Mais la définition est nuancée et les quatre pays ne partagent pas le même statut juridique.
L’Autriche et Malte ont la neutralité inscrite dans leur constitution. La neutralité militaire de l’Irlande est profondément ancrée, tandis que Chypre a historiquement mené une politique de non-alignement – une position de plus en plus mise à l’épreuve par ses liens de défense plus étroits avec l’Occident.
En d’autres termes, la neutralité est fluide et contestée.
Autriche
Le secrétaire général autrichien du ministère fédéral de la Défense, Arnold Kammel, a déclaré que la neutralité de ce pays d’Europe centrale avait changé depuis son adhésion à l’UE il y a 31 ans.

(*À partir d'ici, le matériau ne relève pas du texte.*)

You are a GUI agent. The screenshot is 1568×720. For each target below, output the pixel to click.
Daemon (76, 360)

« La neutralité a quelque peu changé de sens », a-t-il déclaré à L’Observatoire de l’Europe, « mais la substance essentielle de la neutralité est fortement ancrée dans l’ADN des Autrichiens, et cela semble donc perdurer à l’avenir. »
L’Autriche a inscrit la neutralité dans le droit constitutionnel en 1955 après le rétablissement de sa souveraineté après la Seconde Guerre mondiale. L’adhésion à l’UE des décennies plus tard a contraint l’Autriche à participer, entre autres, à la politique étrangère et de sécurité commune.

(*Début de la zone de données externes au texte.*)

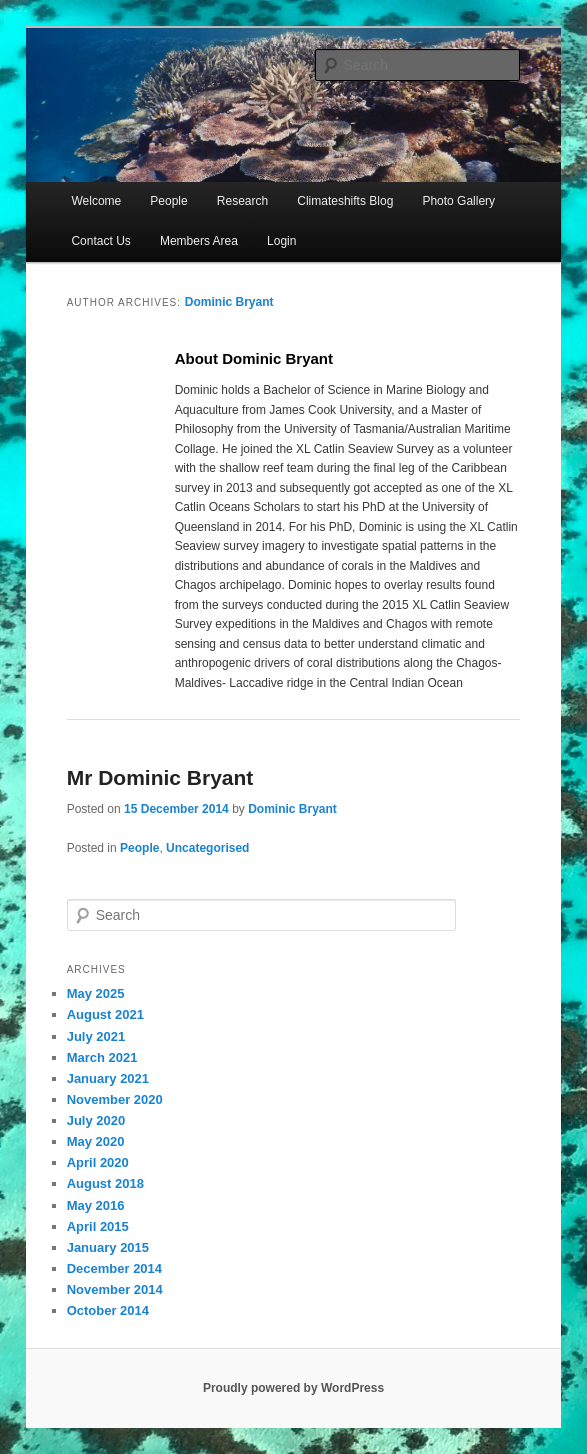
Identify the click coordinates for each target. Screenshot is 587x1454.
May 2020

Lorsque l’Autriche a demandé à rejoindre l’UE en 1989, la Commission européenne a déclaré que sa « neutralité permanente » était incompatible avec les dispositions des traités existants et pourrait poser des problèmes pour la politique étrangère et de sécurité commune émergente du bloc. L’Autriche a néanmoins rejoint l’UE six ans plus tard.
Les récentes déclarations de la Commission européenne montrent un changement de ton. La Commission affirme désormais que les choix en matière de sécurité et de défense restent une compétence nationale, ce qui signifie que les traités de l’UE n’empêchent pas l’Autriche, l’Irlande, Chypre ou Malte de maintenir leur neutralité.
Dans la pratique, la neutralité n’empêche pas les quatre pays de soutenir l’Ukraine, notamment par le biais de l’aide financière de l’UE, comme le prêt de 90 milliards d’euros, et des sanctions contre la Russie. Chypre et l’Irlande ont également rejoint la Coalition des volontaires, tandis que l’Autriche reste un observateur.
La neutralité ne supprime pas non plus leurs obligations en vertu de l’article 42.7 du traité UE, la clause d’assistance mutuelle du bloc. Il impose aux États membres de fournir aide et assistance « par tous les moyens en leur pouvoir », tout en préservant le caractère spécifique des politiques de sécurité et de défense des pays.
Surtout, cela n’exige pas automatiquement qu’un État neutre fournisse une assistance militaire. Pour l’Autriche, toute réponse nécessiterait une consultation politique intérieure « dans les limites qui nous sont imposées par notre constitution », a déclaré Kammel.
La France a invoqué l’article 42.7 après les attentats terroristes de 2015. L’Autriche n’a pas fourni d’assistance militaire directe, invoquant sa neutralité, mais a soutenu les missions de l’ONU et de l’UE ailleurs.
La neutralité ne limite pas les dépenses de défense : Vienne ambitionne de les porter à 2% du PIB d’ici 2032.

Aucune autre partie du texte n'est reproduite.